About this task
Reproduce every line below exactly as written; do not include the images.

Records supplied
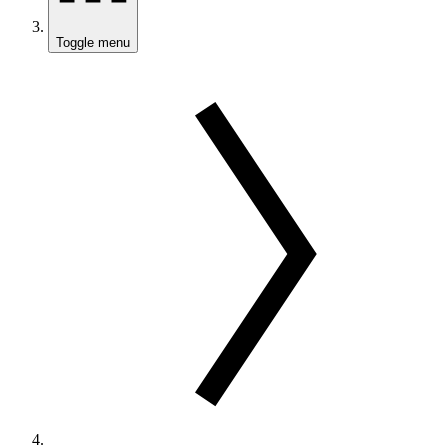
Toggle menu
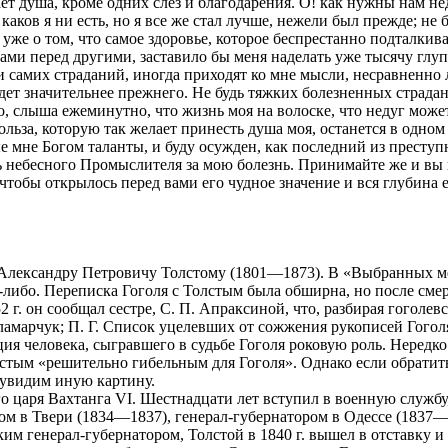
ет душа, кроме одних слез и благодарения. О! как нужны нам нед
каков я ни есть, но я все же стал лучше, нежели был прежде; не б
 уже о том, что самое здоровье, которое беспрестанно подталкив
ами перед другими, заставило бы меня наделать уже тысячу глу
и самих страданий, иногда приходят ко мне мысли, несравненно л
удет значительнее прежнего. Не будь тяжких болезненных страдан
о, слыша ежеминутно, что жизнь моя на волоске, что недуг может
польза, которую так желает принесть душа моя, останется в одном
е мне Богом таланты, и буду осужден, как последний из престу
ь небесного Промыслителя за мою болезнь. Принимайте же и вы п
 чтобы открылось перед вами его чудное значение и вся глубина 
 Александру Петровичу Толстому (1801—1873). В «Выбранных ме
-либо. Переписка Гоголя с Толстым была обширна, но после смер
2 г. он сообщал сестре, С. П. Апраксиной, что, разбирая гоголевс
ламарчук; П. Г. Список уцелевших от сожжения рукописей Гоголя /
ия человека, сыгравшего в судьбе Гоголя роковую роль. Нередко 
стым «решительно гибельным для Гоголя». Однако если обратить
 увидим иную картину.
 царя Вахтанга VI. Шестнадцати лет вступил в военную службу,
ом в Твери (1834—1837), генерал-губернатором в Одессе (1837—
м генерал-губернатором, Толстой в 1840 г. вышел в отставку и у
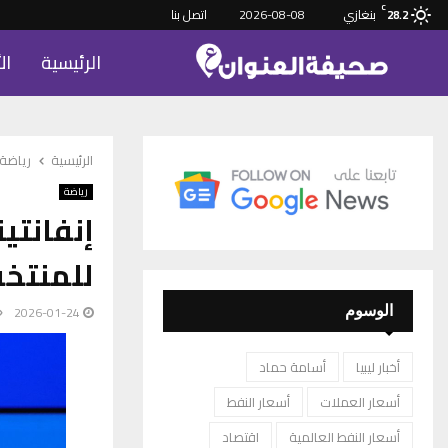
C
بنغازي
2026-08-08
اتصل بنا
28.2
الرئيسية
ال
الرئيسية
رياضة
رياضة
للمنتخب 
2026-01-24
الوسوم
أخبار ليبيا
أسامة حماد
أسعار العملات
أسعار النفط
أسعار النفط العالمية
اقتصاد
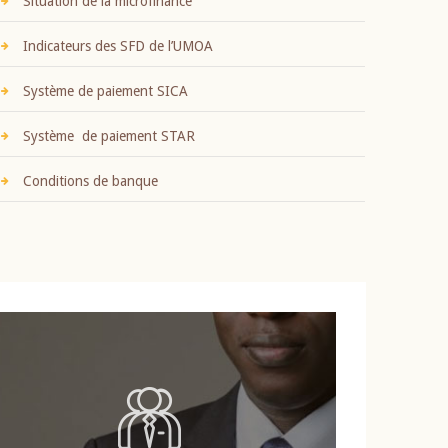
Situation de la microfinance
Indicateurs des SFD de l’UMOA
Système de paiement SICA
Système de paiement STAR
Conditions de banque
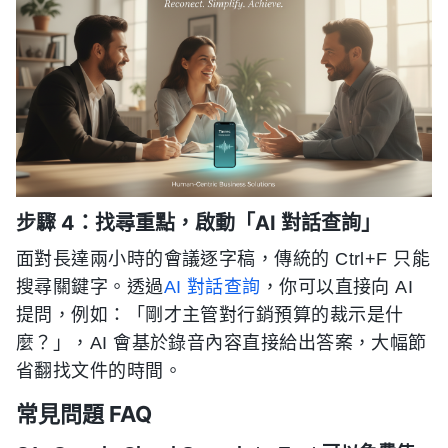
步驟 4：找尋重點，啟動「AI 對話查詢」
面對長達兩小時的會議逐字稿，傳統的 Ctrl+F 只能
搜尋關鍵字。透過
AI 對話查詢
，你可以直接向 AI
提問，例如：「剛才主管對行銷預算的裁示是什
麼？」，AI 會基於錄音內容直接給出答案，大幅節
省翻找文件的時間。
常見問題 FAQ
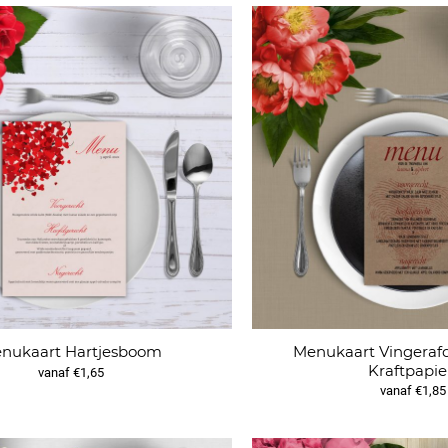
Menukaart Vingeraf
nukaart Hartjesboom
Kraftpapie
vanaf €1,65
vanaf €1,85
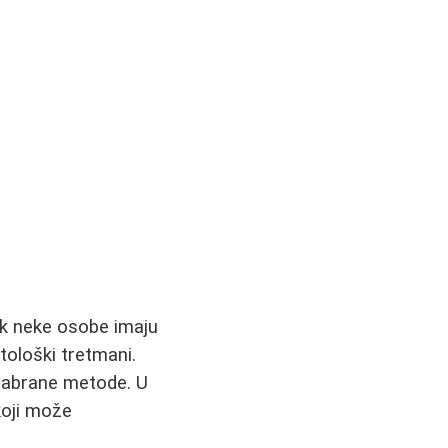
ok neke osobe imaju
ološki tretmani.
 odabrane metode. U
koji može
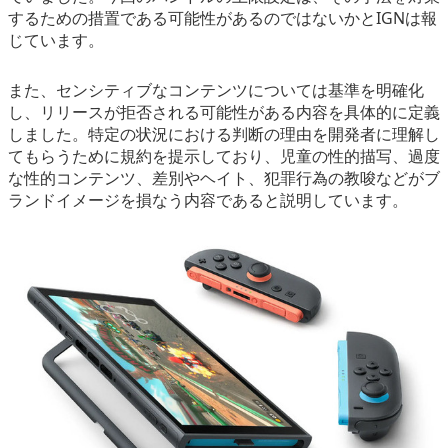
するための措置である可能性があるのではないかとIGNは報
じています。
また、センシティブなコンテンツについては基準を明確化
し、リリースが拒否される可能性がある内容を具体的に定義
しました。特定の状況における判断の理由を開発者に理解し
てもらうために規約を提示しており、児童の性的描写、過度
な性的コンテンツ、差別やヘイト、犯罪行為の教唆などがブ
ランドイメージを損なう内容であると説明しています。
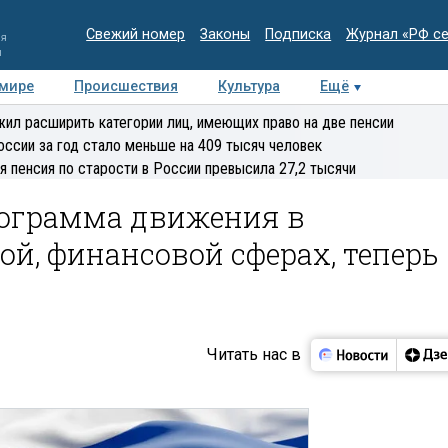
Свежий номер
Законы
Подписка
Журнал «РФ с
ия
и
 мире
Происшествия
Культура
Ещё
Медиацентр
Интервью
Колумнисты
Делова
ил расширить категории лиц, имеющих право на две пенсии
эксперт
оссии за год стало меньше на 409 тысяч человек
я пенсия по старости в России превысила 27,2 тысячи
рограмма движения в
ой, финансовой сферах, теперь
Читать нас в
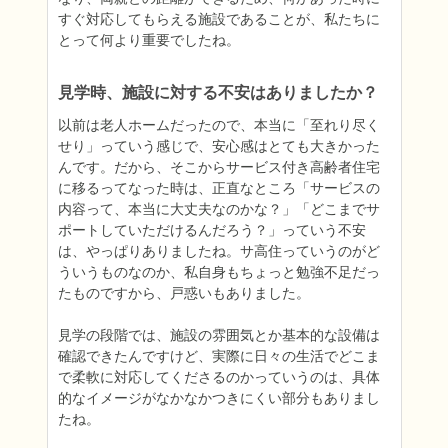
すぐ対応してもらえる施設であることが、私たちに
とって何より重要でしたね。
見学時、施設に対する不安はありましたか？
以前は老人ホームだったので、本当に「至れり尽く
せり」っていう感じで、安心感はとても大きかった
んです。だから、そこからサービス付き高齢者住宅
に移るってなった時は、正直なところ「サービスの
内容って、本当に大丈夫なのかな？」「どこまでサ
ポートしていただけるんだろう？」っていう不安
は、やっぱりありましたね。サ高住っていうのがど
ういうものなのか、私自身もちょっと勉強不足だっ
たものですから、戸惑いもありました。

見学の段階では、施設の雰囲気とか基本的な設備は
確認できたんですけど、実際に日々の生活でどこま
で柔軟に対応してくださるのかっていうのは、具体
的なイメージがなかなかつきにくい部分もありまし
たね。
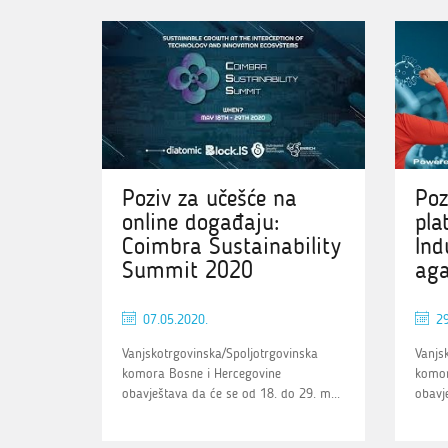
Poziv za učešće na
Poz
online događaju:
pla
Coimbra Sustainability
Ind
Summit 2020
aga
07.05.2020.
29
Vanjskotrgovinska/Spoljotrgovinska
Vanjs
komora Bosne i Hercegovine
komor
obavještava da će se od 18. do 29. m...
obavj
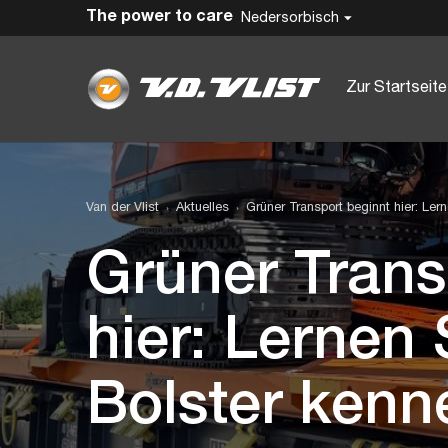
The power to care
Nedersorbisch
Zur Startseite
Van der Vlist
Aktuelles
Grüner Transport beginnt hier: Ler
Grüner Trans
hier: Lernen 
Bolster kenn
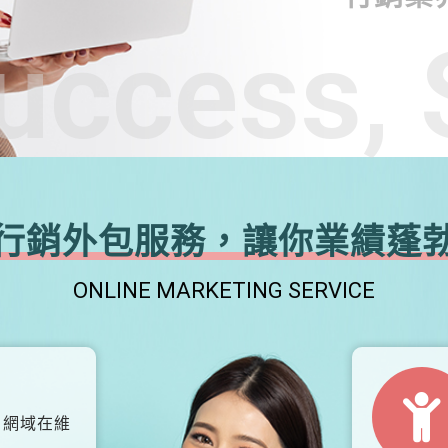
uccess, 
行銷外包服務，讓你業績蓬
ONLINE MARKETING SERVICE
、網域在維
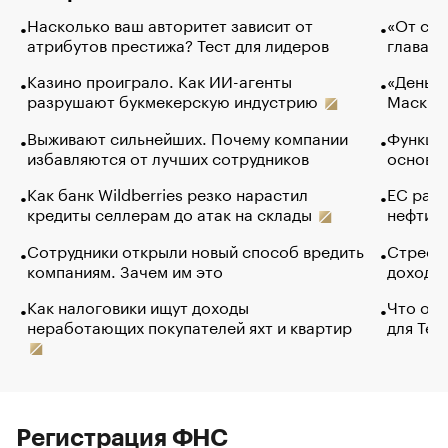
Насколько ваш авторитет зависит от
«От спо
атрибутов престижа? Тест для лидеров
глава к
Казино проиграло. Как ИИ-агенты
«Деньги
разрушают букмекерскую индустрию
Маск в 
Выживают сильнейших. Почему компании
Функции
избавляются от лучших сотрудников
основ э
Как банк Wildberries резко нарастил
ЕС раз
кредиты селлерам до атак на склады
нефти —
Сотрудники открыли новый способ вредить
Стресс 
компаниям. Зачем им это
доходов
Как налоговики ищут доходы
Что обв
неработающих покупателей яхт и квартир
для Tel
Регистрация ФНС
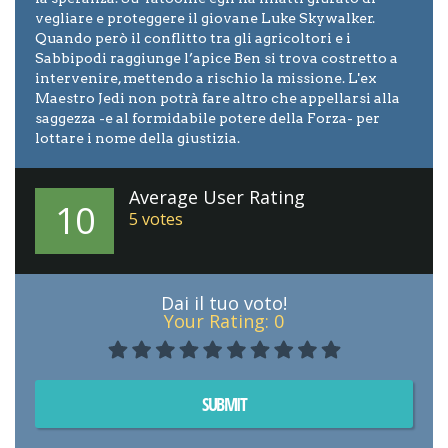
vegliare e proteggere il giovane Luke Skywalker.
Quando però il conflitto tra gli agricoltori e i
Sabbipodi raggiunge l’apice Ben si trova costretto a
intervenire, mettendo a rischio la missione. L'ex
Maestro Jedi non potrà fare altro che appellarsi alla
saggezza -e al formidabile potere della Forza- per
lottare i nome della giustizia.
Average User Rating
10
5
votes
Dai il tuo voto!
Your Rating:
0
SUBMIT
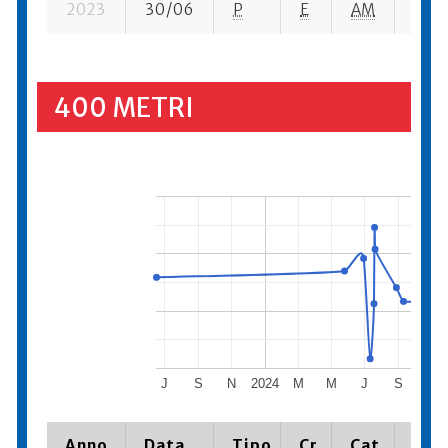
2023
30/06
P
E
AM
1 ba-
400 METRI
J
S
N
2024
M
M
J
S
N
Anno
Data
Tipo
Cr.
Cat.
Piaz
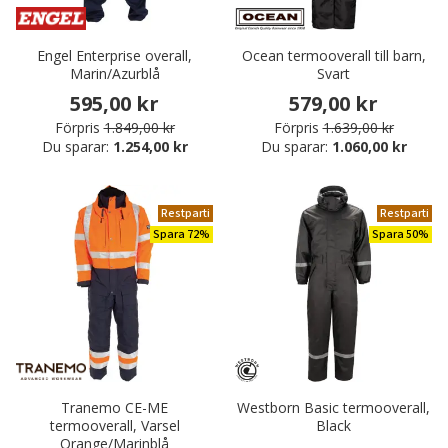
Engel Enterprise overall,
Ocean termooverall till barn,
Marin/Azurblå
Svart
595,00 kr
579,00 kr
Förpris
1.849,00 kr
Förpris
1.639,00 kr
Du sparar:
1.254,00 kr
Du sparar:
1.060,00 kr
Restparti
Restparti
Spara 72%
Spara 50%
Tranemo CE-ME
Westborn Basic termooverall,
termooverall, Varsel
Black
Orange/Marinblå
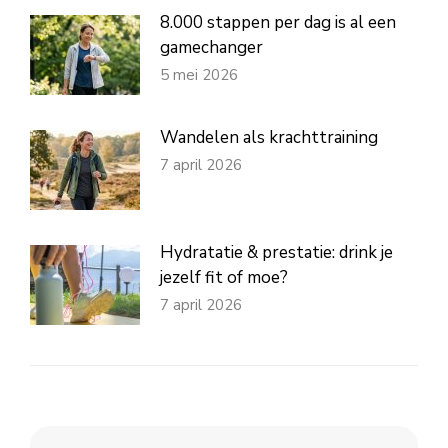
8.000 stappen per dag is al een
gamechanger
5 mei 2026
Wandelen als krachttraining
7 april 2026
Hydratatie & prestatie: drink je
jezelf fit of moe?
7 april 2026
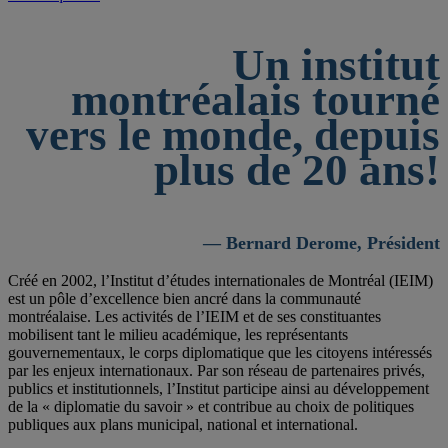
Un institut
montréalais tourné
vers le monde, depuis
plus de 20 ans!
— Bernard Derome, Président
Créé en 2002, l’Institut d’études internationales de Montréal (IEIM)
est un pôle d’excellence bien ancré dans la communauté
montréalaise. Les activités de l’IEIM et de ses constituantes
mobilisent tant le milieu académique, les représentants
gouvernementaux, le corps diplomatique que les citoyens intéressés
par les enjeux internationaux. Par son réseau de partenaires privés,
publics et institutionnels, l’Institut participe ainsi au développement
de la « diplomatie du savoir » et contribue au choix de politiques
publiques aux plans municipal, national et international.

Task output
Toggle menu
ет душа, кроме одних слез и благодарения. О! как нужны нам нед
каков я ни есть, но я все же стал лучше, нежели был прежде; не б
 уже о том, что самое здоровье, которое беспрестанно подталкив
ами перед другими, заставило бы меня наделать уже тысячу глу
и самих страданий, иногда приходят ко мне мысли, несравненно л
удет значительнее прежнего. Не будь тяжких болезненных страдан
о, слыша ежеминутно, что жизнь моя на волоске, что недуг может
польза, которую так желает принесть душа моя, останется в одном
е мне Богом таланты, и буду осужден, как последний из престу
ь небесного Промыслителя за мою болезнь. Принимайте же и вы п
 чтобы открылось перед вами его чудное значение и вся глубина 
 Александру Петровичу Толстому (1801—1873). В «Выбранных ме
-либо. Переписка Гоголя с Толстым была обширна, но после смер
2 г. он сообщал сестре, С. П. Апраксиной, что, разбирая гоголевс
ламарчук; П. Г. Список уцелевших от сожжения рукописей Гоголя /
ия человека, сыгравшего в судьбе Гоголя роковую роль. Нередко 
стым «решительно гибельным для Гоголя». Однако если обратить
 увидим иную картину.
 царя Вахтанга VI. Шестнадцати лет вступил в военную службу,
ом в Твери (1834—1837), генерал-губернатором в Одессе (1837—
м генерал-губернатором, Толстой в 1840 г. вышел в отставку и у
C
بنغازي
2026-08-08
اتصل بنا
28.2
الرئيسية
ال
الرئيسية
رياضة
رياضة
للمنتخب 
2026-01-24
الوسوم
أخبار ليبيا
أسامة حماد
أسعار العملات
أسعار النفط
أسعار النفط العالمية
اقتصاد
Situation de la microfinance
Indicateurs des SFD de l’UMOA
Système de paiement SICA
Système de paiement STAR
Conditions de banque
步驟 4：找尋重點，啟動「AI 對話查詢」
面對長達兩小時的會議逐字稿，傳統的 Ctrl+F 只能
搜尋關鍵字。透過
AI 對話查詢
，你可以直接向 AI
提問，例如：「剛才主管對行銷預算的裁示是什
麼？」，AI 會基於錄音內容直接給出答案，大幅節
省翻找文件的時間。
常見問題 FAQ
Menukaart Vingeraf
nukaart Hartjesboom
Kraftpapie
vanaf €1,65
vanaf €1,85
ok neke osobe imaju
ološki tretmani.
 odabrane metode. U
koji može
するための措置である可能性があるのではないかとIGNは報
じています。
また、センシティブなコンテンツについては基準を明確化
し、リリースが拒否される可能性がある内容を具体的に定義
しました。特定の状況における判断の理由を開発者に理解し
てもらうために規約を提示しており、児童の性的描写、過度
な性的コンテンツ、差別やヘイト、犯罪行為の教唆などがブ
ランドイメージを損なう内容であると説明しています。
Свежий номер
Законы
Подписка
Журнал «РФ с
ия
и
 мире
Происшествия
Культура
Ещё
Медиацентр
Интервью
Колумнисты
Делова
ил расширить категории лиц, имеющих право на две пенсии
эксперт
оссии за год стало меньше на 409 тысяч человек
я пенсия по старости в России превысила 27,2 тысячи
рограмма движения в
ой, финансовой сферах, теперь
Читать нас в
すぐ対応してもらえる施設であることが、私たちに
とって何より重要でしたね。
見学時、施設に対する不安はありましたか？
以前は老人ホームだったので、本当に「至れり尽く
せり」っていう感じで、安心感はとても大きかった
んです。だから、そこからサービス付き高齢者住宅
に移るってなった時は、正直なところ「サービスの
内容って、本当に大丈夫なのかな？」「どこまでサ
ポートしていただけるんだろう？」っていう不安
は、やっぱりありましたね。サ高住っていうのがど
ういうものなのか、私自身もちょっと勉強不足だっ
たものですから、戸惑いもありました。

見学の段階では、施設の雰囲気とか基本的な設備は
確認できたんですけど、実際に日々の生活でどこま
で柔軟に対応してくださるのかっていうのは、具体
的なイメージがなかなかつきにくい部分もありまし
たね。
Poziv za učešće na
Poz
online događaju:
pla
Coimbra Sustainability
Ind
Summit 2020
aga
07.05.2020.
29
Vanjskotrgovinska/Spoljotrgovinska
Vanjs
komora Bosne i Hercegovine
komor
obavještava da će se od 18. do 29. m...
obavj
The power to care
Nedersorbisch
Zur Startseite
Van der Vlist
Aktuelles
Grüner Transport beginnt hier: Ler
Grüner Trans
hier: Lernen 
Bolster kenn
uccess, 
行銷外包服務，讓你業績蓬
ONLINE MARKETING SERVICE
、網域在維
Насколько ваш авторитет зависит от
«От спо
атрибутов престижа? Тест для лидеров
глава к
Казино проиграло. Как ИИ-агенты
«Деньги
разрушают букмекерскую индустрию
Маск в 
Выживают сильнейших. Почему компании
Функции
избавляются от лучших сотрудников
основ э
Как банк Wildberries резко нарастил
ЕС раз
кредиты селлерам до атак на склады
нефти —
Сотрудники открыли новый способ вредить
Стресс 
компаниям. Зачем им это
доходов
Как налоговики ищут доходы
Что обв
неработающих покупателей яхт и квартир
для Tel
Регистрация ФНС
vegliare e proteggere il giovane Luke Skywalker.
Quando però il conflitto tra gli agricoltori e i
Sabbipodi raggiunge l’apice Ben si trova costretto a
intervenire, mettendo a rischio la missione. L'ex
Maestro Jedi non potrà fare altro che appellarsi alla
saggezza -e al formidabile potere della Forza- per
lottare i nome della giustizia.
Average User Rating
10
5
votes
Dai il tuo voto!
Your Rating:
0
SUBMIT
2023
30/06
P
E
AM
1 ba-
400 METRI
J
S
N
2024
M
M
J
S
N
Anno
Data
Tipo
Cr.
Cat.
Piaz
Engel Enterprise overall,
Ocean termooverall till barn,
Marin/Azurblå
Svart
595,00 kr
579,00 kr
Förpris
1.849,00 kr
Förpris
1.639,00 kr
Du sparar:
1.254,00 kr
Du sparar:
1.060,00 kr
Restparti
Restparti
Spara 72%
Spara 50%
Tranemo CE-ME
Westborn Basic termooverall,
termooverall, Varsel
Black
Orange/Marinblå
8.000 stappen per dag is al een
gamechanger
5 mei 2026
Wandelen als krachttraining
7 april 2026
Hydratatie & prestatie: drink je
jezelf fit of moe?
7 april 2026
Un institut
montréalais tourné
vers le monde, depuis
plus de 20 ans!
— Bernard Derome, Président
Créé en 2002, l’Institut d’études internationales de Montréal (IEIM)
est un pôle d’excellence bien ancré dans la communauté
montréalaise. Les activités de l’IEIM et de ses constituantes
mobilisent tant le milieu académique, les représentants
gouvernementaux, le corps diplomatique que les citoyens intéressés
par les enjeux internationaux. Par son réseau de partenaires privés,
publics et institutionnels, l’Institut participe ainsi au développement
de la « diplomatie du savoir » et contribue au choix de politiques
publiques aux plans municipal, national et international.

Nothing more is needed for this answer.